Sigh. Then, when our Webcast was over, I was faced with the choice of remembering what I had written, or quickly writing about my reaction to and the experience of . . . losing everything. As you can tell, I have chosen to write about losing everything.

Actually, maybe what I just experienced was a “media disrupt,” as I wrote about a couple of weeks ago, followed by collateral damage (loss of data) from the interrupt.

I feel a certain sympathy with one early pioneer in wearable computing who, more than four years ago, was trying to live as much of his life as possible with the experience mediated through computing technology. He had spent quite a long period of time, as I remember, living with headgear through which he experienced the world around him via video camera instead of directly with his eyes. (I would have his name and more details, except that I am writing this without the Internet and am not quite sure how I am going to send it off to my editor when I am done!)

Then, at some point in early October, 2001, security guards forced the removal of his headpiece as he tried to board a regularly scheduled airline flight and the descriptions of his shock and disorientation as he experienced a severe “media interrupt” were horrifying.

The implications of what the respected college and university thinker and writer, George Keller, once described at a SCUP conference as “living our lives through screens” – desktop, laptop, television, cell phone, and more, can seem disturbing.
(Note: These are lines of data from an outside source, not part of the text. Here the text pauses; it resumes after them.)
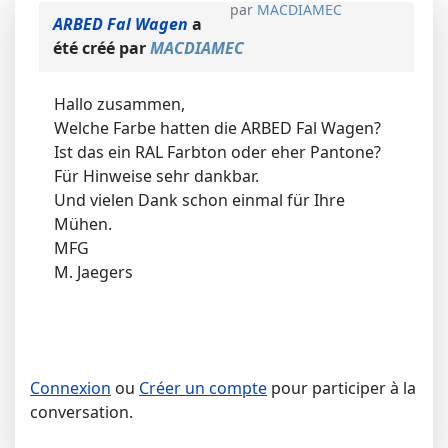
par
MACDIAMEC
ARBED Fal Wagen
a
été créé par
MACDIAMEC
Hallo zusammen,
Welche Farbe hatten die ARBED Fal Wagen?
Ist das ein RAL Farbton oder eher Pantone?
Für Hinweise sehr dankbar.
Und vielen Dank schon einmal für Ihre
Mühen.
MFG
M. Jaegers
Connexion
ou
Créer un compte
pour participer à la
conversation.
And I think we live our lives mediated through more screens than George d'es. I include the windows in our buildings that do not open. How real is the outside when, given current technology, you could be looking into a video screen and not know the difference?

Let’s think about car windshields for a moment: One observation that I frequently make is that most drivers, especially on highways, may have the same sort of brain functioning going on when they drive as when they are watching a television set. Maybe it comes from too much “living through screens” or not. But what else can explain a line of 30 automobiles going 70+ miles per hours, each less than 15 feet from the one in front?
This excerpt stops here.